Cos'hanno in comune Halloween e Natale, oltre al fatto di aver subito interferenze cristiane? Il fatto di essere, al giorno d'oggi, delle colossali baracconate commerciali con un giro di mercato piuttosto consistente, quello relativo all'ex-festa celtica è molto in crescita in questi anni (almeno da noi in Italia). A questo potreste dirmi: "Perché hai fatto tutta questa introduzione assolutamente inutile?". La mia risposta è: voglio parlarvi di un disco intitolato "Halloween". Giustamente potreste ribattermi: "Guarda che è il 4 novembre, sei arrivato tardi!". Io sono pigro, che ci volete far? Niente, quindi di musica vi parlo lo stesso e di grande musica in questa circostanza.

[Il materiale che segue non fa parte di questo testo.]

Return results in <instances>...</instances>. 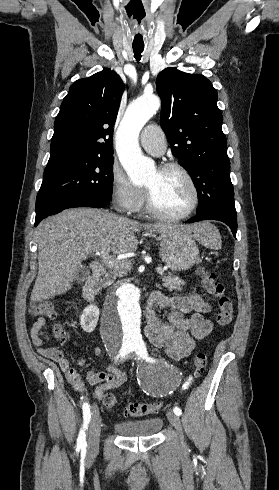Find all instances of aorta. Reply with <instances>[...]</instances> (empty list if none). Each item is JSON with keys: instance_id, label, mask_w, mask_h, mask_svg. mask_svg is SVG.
Masks as SVG:
<instances>
[{"instance_id": "762f6f07", "label": "aorta", "mask_w": 279, "mask_h": 490, "mask_svg": "<svg viewBox=\"0 0 279 490\" xmlns=\"http://www.w3.org/2000/svg\"><path fill=\"white\" fill-rule=\"evenodd\" d=\"M160 99L145 96L130 104L118 127L116 151L130 180L144 183L154 171V163L139 147V133L160 108ZM141 292L133 284H122L109 294L103 310L101 333L108 348L115 354L125 353L143 343L141 332Z\"/></svg>"}]
</instances>
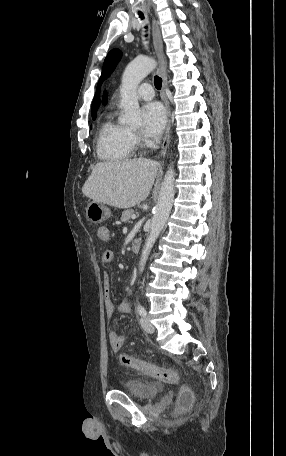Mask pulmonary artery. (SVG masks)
<instances>
[{
	"instance_id": "1",
	"label": "pulmonary artery",
	"mask_w": 286,
	"mask_h": 456,
	"mask_svg": "<svg viewBox=\"0 0 286 456\" xmlns=\"http://www.w3.org/2000/svg\"><path fill=\"white\" fill-rule=\"evenodd\" d=\"M136 95L141 100H151L154 97L153 87L148 83L141 84L136 90Z\"/></svg>"
}]
</instances>
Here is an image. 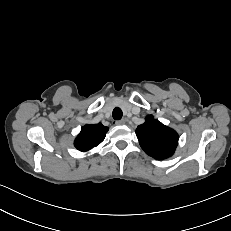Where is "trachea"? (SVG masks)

Il calendario segna che siamo nel 1977, in Francia. Un annozero un po' dappertutto visto che stava esplodendo l'ondata punk con tutto il suo strastico negli anni successivi. Eppure, da qualche parte sparsa per il mondo, qualcuno pensava ancora al Progressive e aveva belle intenzioni (nonostante fosse fuori tempo massimo). Lo spazio e il tempo per incidere qualcosa c'era e lo trovarono anche i Pulsar che avevano già all'attivo due lavori: "Pollen", ancora molto acerbo, e "The Strands of The Future", qualitativamente migliore. L'apice arriva con il terzo disco, "Halloween". Cosa li abbia spinto ad intitolare così la loro terza opera non è dato sapere ma il risultato è sotto gli orecchi di tutti quelli che ne sono a conoscenza. Ha creato pareri discordanti gli appassionati di Progressive: chi grida al capolavoro, altri che restano decisamente più scettici. Personalmente tendo a schierarmi verso i primi: è un gioiellino arrivato al momento sbagliato. Fosse stato inciso qualche anno prima avrebbe sfondato, rimanendo incastonato nella memoria di tanti. Cosa c'è inciso? Un calderone incredibile e variopinto dove i numerosi ingredienti si mescolano nelle varie parti che compongono le due suite. Il primo lato si apre con una voce infantile, quasi celestiale, per circa due minuti. Dopodiche si entra nel vivo e allora si sentono intervalli di chitarre acustiche ed elettriche, elementi tastieristici che strizzano perfino l'occhio a certa New-Wave (!), una batteria che quando entra in moto è sempre nel vivo dell'azione e contorni di flauti, clarinetti ed archi. Un disco in grado di alternare parti "mistiche" ad altre inquiete e perfino angoscianti. A rafforzare il tutto ci pensano le voci di Jean-Louis Rebut e Gilbert Gandil.

Non è facile trovare tutto questo in un disco prog, i Pulsar ci riescono portando a termine la loro summa ideologica e compositiva. E' un capolavoro? Probabilmente sì ma sentenze del genere non mi sento di pronunciarle in maniera così esplicita dopo un ascolto del genere.